** WHAT TO PRODUCE **
Leave the pictures out and reproduce all the entries word for word.
**********
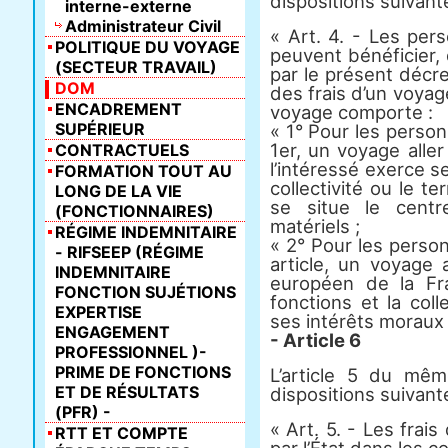
dispositions suivant
interne-externe
Administrateur Civil
« Art. 4. - Les pers
POLITIQUE DU VOYAGE
peuvent bénéficier,
(SECTEUR TRAVAIL)
par le présent décret
DOM
des frais d’un voyag
ENCADREMENT
voyage comporte :
SUPÉRIEUR
« 1° Pour les person
1er, un voyage aller 
CONTRACTUELS
l’intéressé exerce se
FORMATION TOUT AU
collectivité ou le t
LONG DE LA VIE
se situe le cent
(FONCTIONNAIRES)
matériels ;
RÉGIME INDEMNITAIRE
« 2° Pour les pers
- RIFSEEP (RÉGIME
article, un voyage a
INDEMNITAIRE
européen de la Fr
FONCTION SUJÉTIONS
fonctions et la coll
EXPERTISE
ses intérêts moraux 
ENGAGEMENT
- Article 6
PROFESSIONNEL )-
PRIME DE FONCTIONS
L’article 5 du mê
ET DE RÉSULTATS
dispositions suivant
(PFR) -
« Art. 5. - Les frai
RTT ET COMPTE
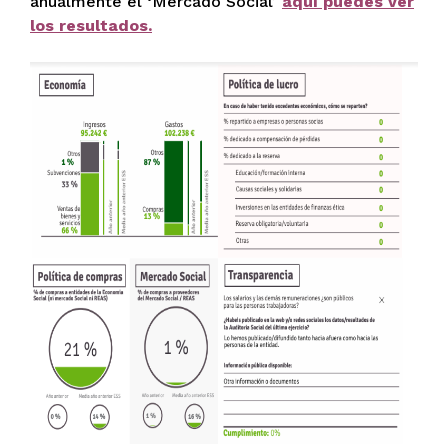
anualmente el ‘Mercado Social’
aquí puedes ver
los resultados.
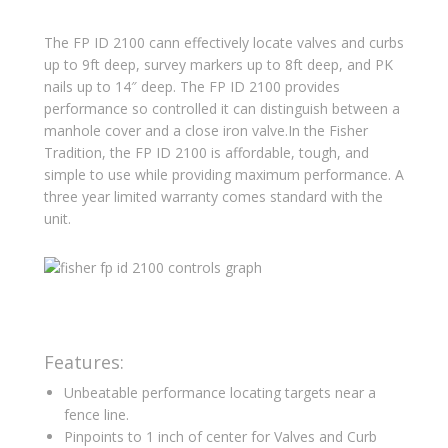
The FP ID 2100 cann effectively locate valves and curbs
up to 9ft deep, survey markers up to 8ft deep, and PK
nails up to 14″ deep. The FP ID 2100 provides
performance so controlled it can distinguish between a
manhole cover and a close iron valve.In the Fisher
Tradition, the FP ID 2100 is affordable, tough, and
simple to use while providing maximum performance. A
three year limited warranty comes standard with the
unit.
Features:
Unbeatable performance locating targets near a
fence line.
Pinpoints to 1 inch of center for Valves and Curb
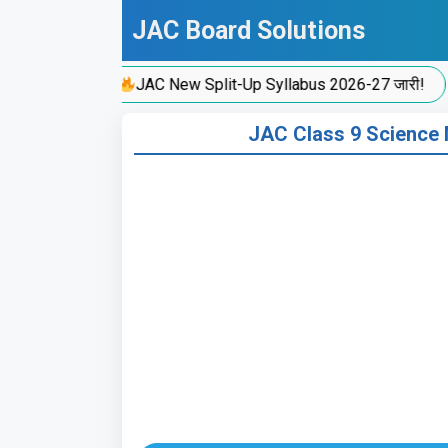
Skip
JAC Board Solutions
to
content
JAC New Split-Up Syllabus 2026-27 जारी!
JAC Class 9 Science MCQ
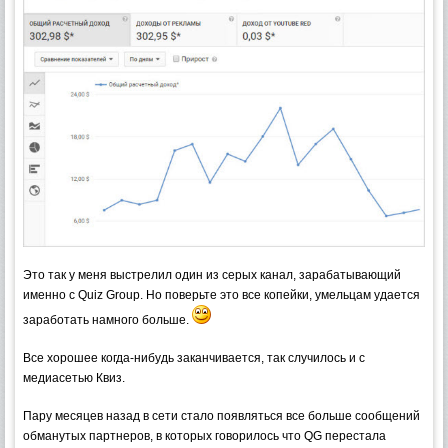
Это так у меня выстрелил один из серых канал, зарабатывающий
именно с Quiz Group. Но поверьте это все копейки, умельцам удается
заработать намного больше.
Все хорошее когда-нибудь заканчивается, так случилось и с
медиасетью Квиз.
Пару месяцев назад в сети стало появляться все больше сообщений
обманутых партнеров, в которых говорилось что QG перестала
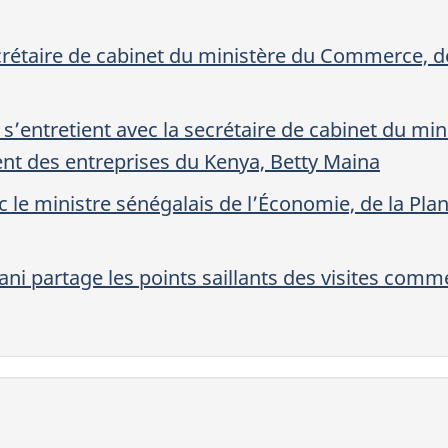
crétaire de cabinet du ministère du Commerce, de
’entretient avec la secrétaire de cabinet du minis
 des entreprises du Kenya, Betty Maina
c le ministre sénégalais de l’Économie, de la Plan
ani partage les points saillants des visites comm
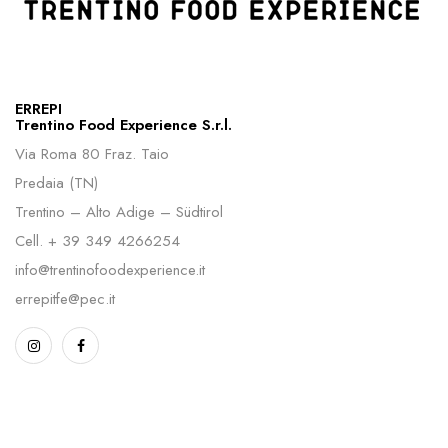
ERREPI
Trentino Food Experience S.r.l.
Via Roma 80 Fraz. Taio
Predaia (TN)
Trentino – Alto Adige – Südtirol
Cell.
+ 39 349 4266254
info@trentinofoodexperience.it
errepitfe@pec.it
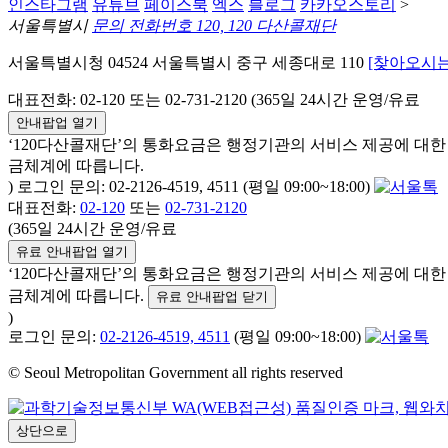
인스타그램
유튜브
페이스북
엑스
블로그
카카오스토리
>
서울특별시
문의 전화번호 120, 120 다산콜재단
서울특별시청 04524 서울특별시 중구 세종대로 110
[찾아오시는
대표전화: 02-120 또는 02-731-2120 (365일 24시간 운영/유료
안내팝업 열기
‘120다산콜재단’의 통화요금은 행정기관의 서비스 제공에 대
금체계에 따릅니다.
) 로그인 문의: 02-2126-4519, 4511 (평일 09:00~18:00)
대표전화:
02-120
또는
02-731-2120
(365일 24시간 운영/유료
유료 안내팝업 열기
‘120다산콜재단’의 통화요금은 행정기관의 서비스 제공에 대
금체계에 따릅니다.
유료 안내팝업 닫기
)
로그인 문의:
02-2126-4519, 4511
(평일 09:00~18:00)
© Seoul Metropolitan Government all rights reserved
상단으로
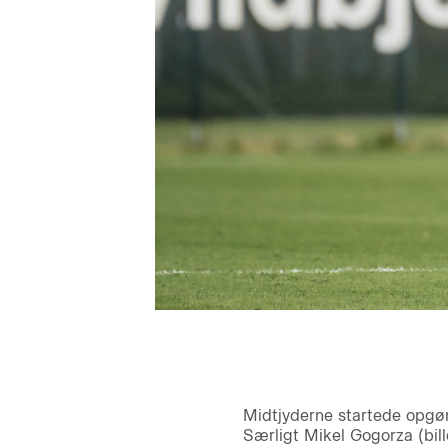
Midtjyderne startede opgør
Særligt Mikel Gogorza (bil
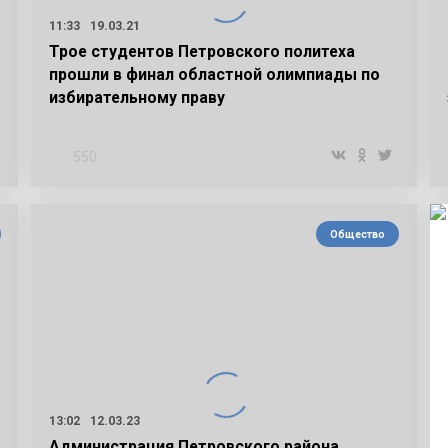
11:33
19.03.21
Трое студентов Петровского политеха
прошли в финал областной олимпиады по
избирательному праву
550
Общество
13:02
12.03.23
Администрация Петровского района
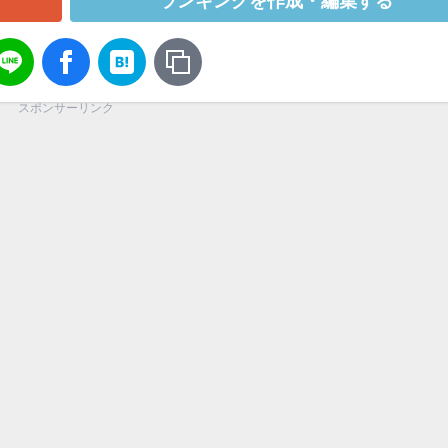
ランキングを作成・編集する
スポンサーリンク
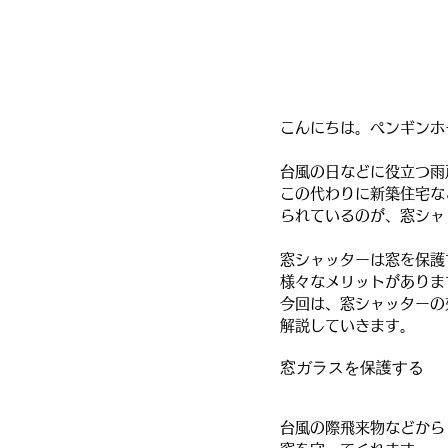
こんにちは。ペンギンホ
台風の日などに役立つ雨
この代わりに新築住宅な
られているのが、窓シャ
窓シャッターは窓を保護
様々なメリットがありま
今回は、窓シャッターの
解説していきます。
窓ガラスを保護する
台風の際飛来物などから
**********
** OUTPUT BELOW **
dispositions suivant
interne-externe
Administrateur Civil
« Art. 4. - Les pers
POLITIQUE DU VOYAGE
peuvent bénéficier,
(SECTEUR TRAVAIL)
par le présent décret
DOM
des frais d’un voyag
ENCADREMENT
voyage comporte :
SUPÉRIEUR
« 1° Pour les person
1er, un voyage aller 
CONTRACTUELS
l’intéressé exerce se
FORMATION TOUT AU
collectivité ou le t
LONG DE LA VIE
se situe le cent
(FONCTIONNAIRES)
matériels ;
RÉGIME INDEMNITAIRE
« 2° Pour les pers
- RIFSEEP (RÉGIME
article, un voyage a
INDEMNITAIRE
européen de la Fr
FONCTION SUJÉTIONS
fonctions et la coll
EXPERTISE
ses intérêts moraux 
ENGAGEMENT
- Article 6
PROFESSIONNEL )-
PRIME DE FONCTIONS
L’article 5 du mê
ET DE RÉSULTATS
dispositions suivant
(PFR) -
« Art. 5. - Les frai
RTT ET COMPTE
anualmente el ‘Mercado Social’
aquí puedes ver
los resultados.
The FP ID 2100 cann effectively locate valves and curbs
up to 9ft deep, survey markers up to 8ft deep, and PK
nails up to 14″ deep. The FP ID 2100 provides
performance so controlled it can distinguish between a
manhole cover and a close iron valve.In the Fisher
Tradition, the FP ID 2100 is affordable, tough, and
simple to use while providing maximum performance. A
three year limited warranty comes standard with the
unit.
Features:
Unbeatable performance locating targets near a
fence line.
Pinpoints to 1 inch of center for Valves and Curb
Skip
JAC Board Solutions
to
content
JAC New Split-Up Syllabus 2026-27 जारी!
JAC Class 9 Science MCQ
Это так у меня выстрелил один из серых канал, зарабатывающий
именно с Quiz Group. Но поверьте это все копейки, умельцам удается
заработать намного больше.
Все хорошее когда-нибудь заканчивается, так случилось и с
медиасетью Квиз.
Пару месяцев назад в сети стало появляться все больше сообщений
обманутых партнеров, в которых говорилось что QG перестала
crétaire de cabinet du ministère du Commerce, de
’entretient avec la secrétaire de cabinet du minis
 des entreprises du Kenya, Betty Maina
c le ministre sénégalais de l’Économie, de la Plan
ani partage les points saillants des visites comm
ERREPI
Trentino Food Experience S.r.l.
Via Roma 80 Fraz. Taio
Predaia (TN)
Trentino – Alto Adige – Südtirol
Cell.
+ 39 349 4266254
info@trentinofoodexperience.it
errepitfe@pec.it
인스타그램
유튜브
페이스북
엑스
블로그
카카오스토리
>
서울특별시
문의 전화번호 120, 120 다산콜재단
서울특별시청 04524 서울특별시 중구 세종대로 110
[찾아오시는
대표전화: 02-120 또는 02-731-2120 (365일 24시간 운영/유료
안내팝업 열기
‘120다산콜재단’의 통화요금은 행정기관의 서비스 제공에 대
금체계에 따릅니다.
) 로그인 문의: 02-2126-4519, 4511 (평일 09:00~18:00)
대표전화:
02-120
또는
02-731-2120
(365일 24시간 운영/유료
유료 안내팝업 열기
‘120다산콜재단’의 통화요금은 행정기관의 서비스 제공에 대
금체계에 따릅니다.
유료 안내팝업 닫기
)
로그인 문의:
02-2126-4519, 4511
(평일 09:00~18:00)
© Seoul Metropolitan Government all rights reserved
상단으로
Midtjyderne startede opgør
Særligt Mikel Gogorza (bil
11:33
19.03.21
Трое студентов Петровского политеха
прошли в финал областной олимпиады по
избирательному праву
550
Общество
13:02
12.03.23
Администрация Петровского района
ランキングを作成・編集する
スポンサーリンク
こんにちは。ペンギンホ
台風の日などに役立つ雨
この代わりに新築住宅な
られているのが、窓シャ
窓シャッターは窓を保護
様々なメリットがありま
今回は、窓シャッターの
解説していきます。
窓ガラスを保護する
台風の際飛来物などから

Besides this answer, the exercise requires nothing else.